Categorized | General Interest

Corporate Flim Flam of the Day

They can’t help themselves. The CEOs who run big corporations are like heroin addicts — once they get a taste of a scheme to rob more money from taxpayers, they just want more, more and more. And here they go again.

I’ve written a lot about the scam of the corporate tax holiday. A related cousin to this scam is the push to create a territorial tax system which is simply, as the Citizens for Tax Justice explains, a scam:

A “territorial” tax system is a euphemism to describe a tax system that exempts offshore corporate profits from the U.S. corporate tax.

The public hates the idea:

For example, a survey taken in January of 2013 asked respondents, “Do you approve or disapprove of allowing corporations to not pay any U.S. taxes on profits that they earn in foreign countries?” 73 percent of respondents said they “disapprove” and 57 percent said they “strongly disapprove.” The same survey found that 83 percent of respondents approved (including 59 percent who strongly approved) of a proposal to “Increase tax on U.S. corporations’ overseas profits to ensure it is as much as tax on their U.S. profits.”
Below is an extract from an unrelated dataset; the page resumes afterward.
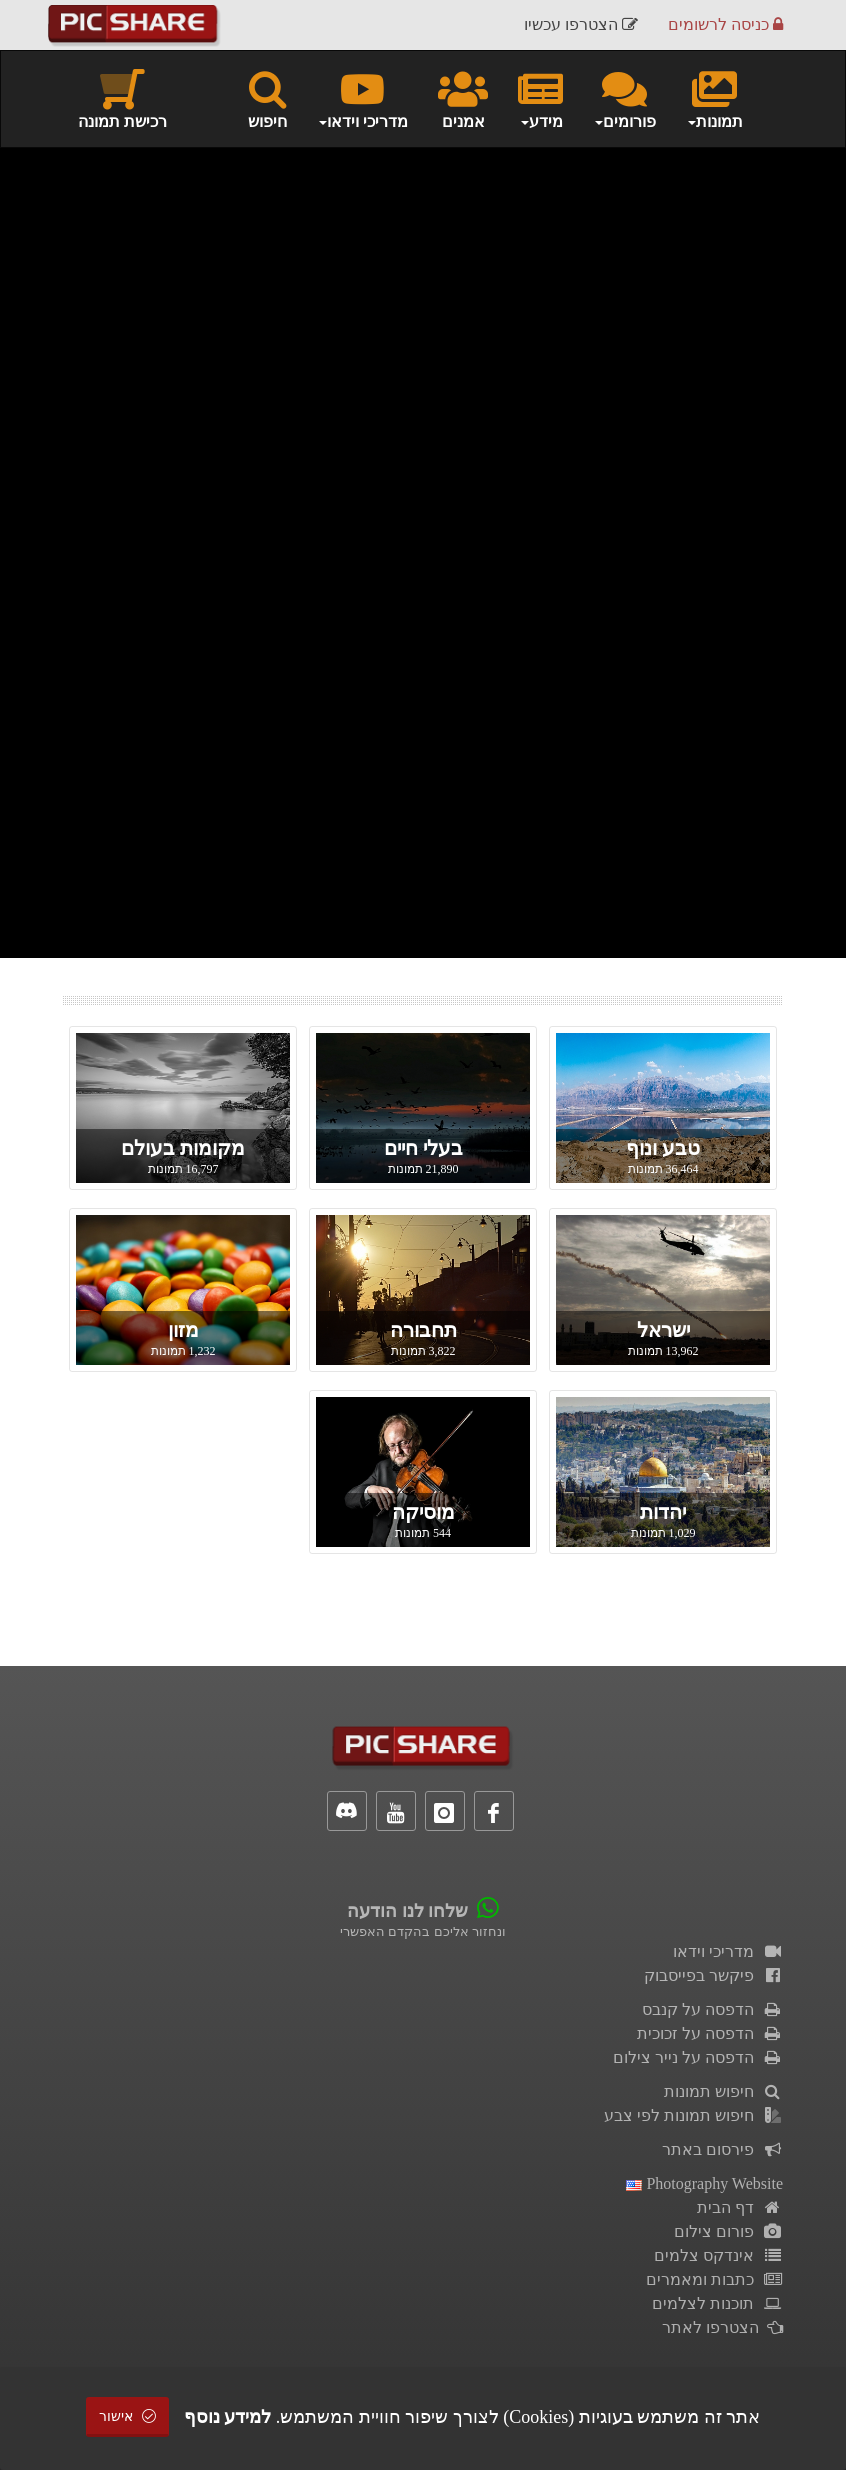 The width and height of the screenshot is (846, 2470). Describe the element at coordinates (663, 1148) in the screenshot. I see `טבע ונוף` at that location.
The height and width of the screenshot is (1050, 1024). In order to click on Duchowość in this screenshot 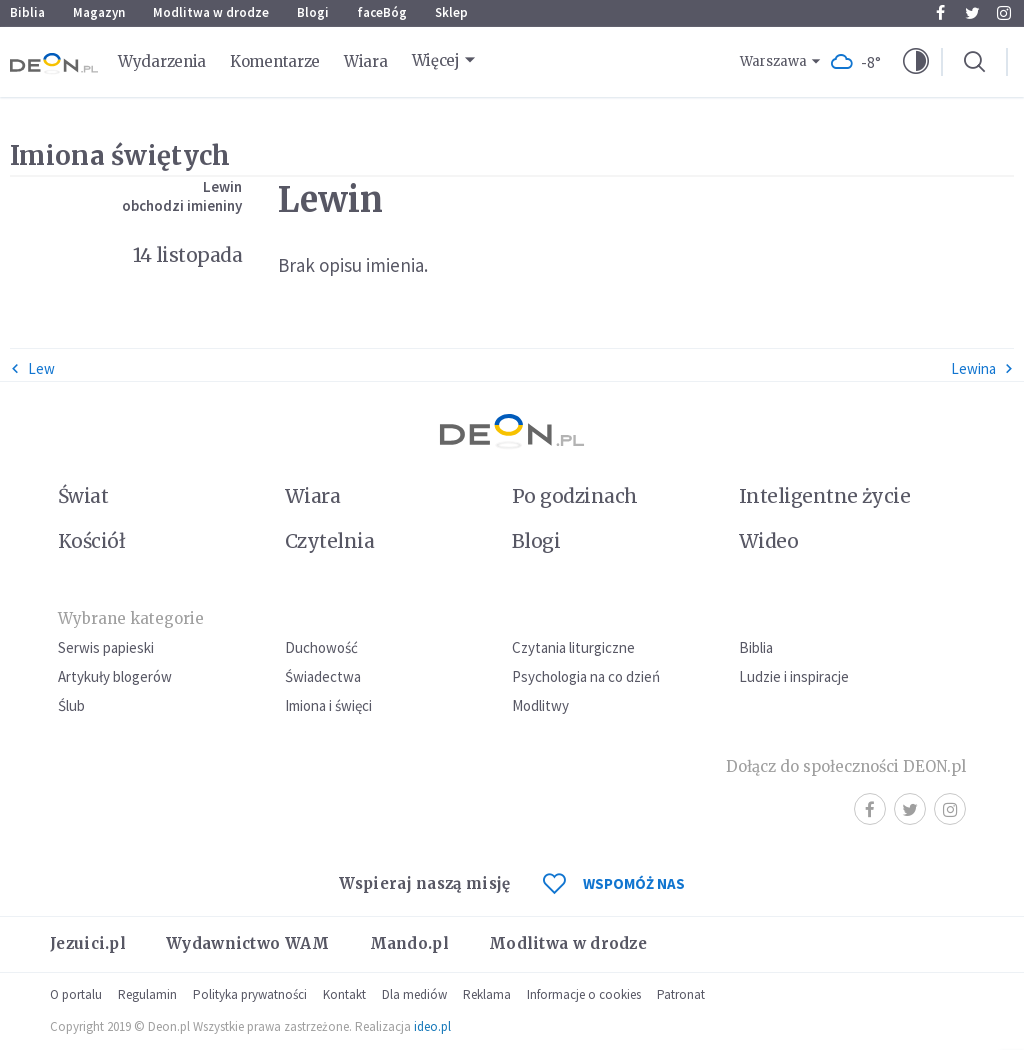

And the false information dumped on the citizenry by corporations — sure to be increased with the creation of a new front called Let’s Invest for Tomorrow (LIFT) — includes the line that somehow US-based corporations pay higher taxes than multinational corporations based in other countries. Bullshit:

The reality is very different and much more complicated. While the U.S. has a relatively high statutory tax rate for corporations, the U.S. corporate tax has so many loopholes that most major multinational corporations seem to be paying a lower effective tax rate in the U.S. than they pay in the other countries where they have operations. CTJ’s major 2011 report on corporate taxes studied most of the profitable Fortune 500 companies and found (on pages 10-11) that among those with significant offshore profits (making up a tenth or more of their overall profits) two-thirds actually paid a lower effective tax rate in the U.S. than in the other countries where they operated.

The problem, to some extent, is not that the public doesn’t understand the scam. It’s that political leaders are happy to do the bidding of powerful corporate players as long as the campaign contributions keep flowing.